Date: Wed, 09 Jun 2021 10:16:29 -0400
User-agent: Gnus/5.13 (Gnus v5.13) Emacs/26.3 (berkeley-unix)

"Stein, Josh" <josh@anl.gov> writes:

>   I currently only have access to a USB GPS receiver connected to an
> rPi which does not supply PPS data. Despite the lack of PPS accuracy,
> I would like to use this receiver as a clock source to the ntp daemon
> running on that Pi. This Pi in turn will serve time to the other
> devices on my setup giving me a relative synchronization of their
> clocks. In this particular instance, I can tolerate some pretty
> egregious jitter - on the order of tens of seconds.
>
> My first question is fundamental - given the discussion in the guide
> here (https://gpsd.gitlab.io/gpsd/gpsd-time-service-howto.html), is it
> even feasible to use a non PPS receiver in this role?
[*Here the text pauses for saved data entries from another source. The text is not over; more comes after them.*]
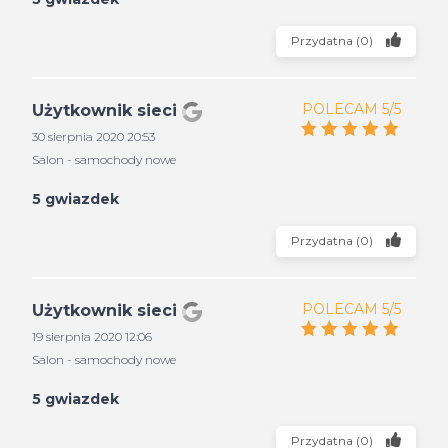
Przydatna
(
0
)
POLECAM 5/5
Użytkownik sieci
30 sierpnia 2020 20:53
Salon - samochody nowe
5 gwiazdek
Przydatna
(
0
)
POLECAM 5/5
Użytkownik sieci
19 sierpnia 2020 12:06
Salon - samochody nowe
5 gwiazdek
Przydatna
(
0
)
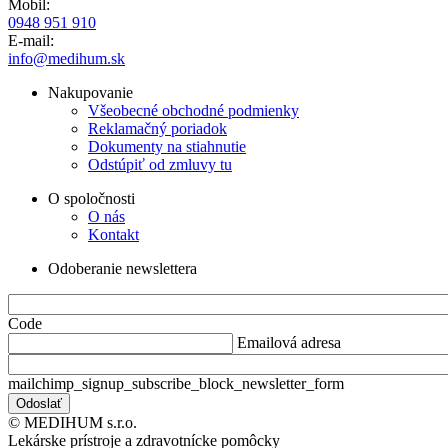
Mobil:
0948 951 910
E-mail:
info@medihum.sk
Nakupovanie
Všeobecné obchodné podmienky
Reklamačný poriadok
Dokumenty na stiahnutie
Odstúpiť od zmluvy tu
O spoločnosti
O nás
Kontakt
Odoberanie newslettera
Code
Emailová adresa
mailchimp_signup_subscribe_block_newsletter_form
© MEDIHUM s.r.o.
Lekárske prístroje a zdravotnícke pomôcky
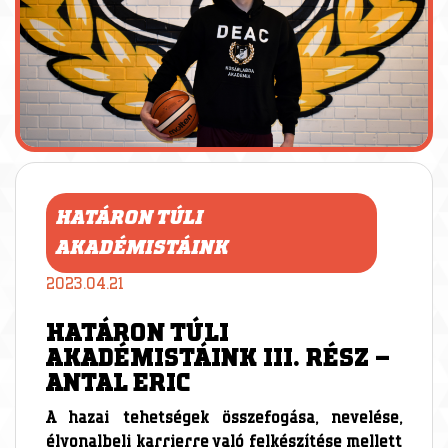
HATÁRON TÚLI
AKADÉMISTÁINK
2023.04.21
HATÁRON TÚLI
AKADÉMISTÁINK III. RÉSZ –
ANTAL ERIC
A hazai tehetségek összefogása, nevelése,
élvonalbeli karrierre való felkészítése mellett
Yes, it is entirely feasible.    The time synchronization will have two
accuracy problems:

  a delay of very roughly 100 ms

  variance in that delay

You can calibrate the delay by observing other systems and using fudge
in the NTP config.

The resulting accuracy problems can be viewed as within specification or
terrible, depending on your requirements.  The HOWTO tends to take the
view that every microsecond must be right, or the apocalypse is at hand,
and doesn't really address the (common IMHO) situation of people with
non-PPS setups that would like time that is good to 100ms or maybe even
10 ms and works reliably without an internet connection.   My own view
is that time sync within 1s is vastly better than no time sync, even
though I tend to want better.

I don't have my notes handy, but I ran a Truetime XL-DC in non-pps mode
for years, and (separately) did calibrations for a few USB GPS (u-blox).
I remember delays in the 90-150 ms range.


If you don't care that your whole setup is 150 ms slow, you can just
ignore that.  But if you have internet sometime, I'd advise adjusting
fudge to make the local GPS-derived time line up with the Internet
sources.   Or just guess 100 ms, which is a better guess than 0.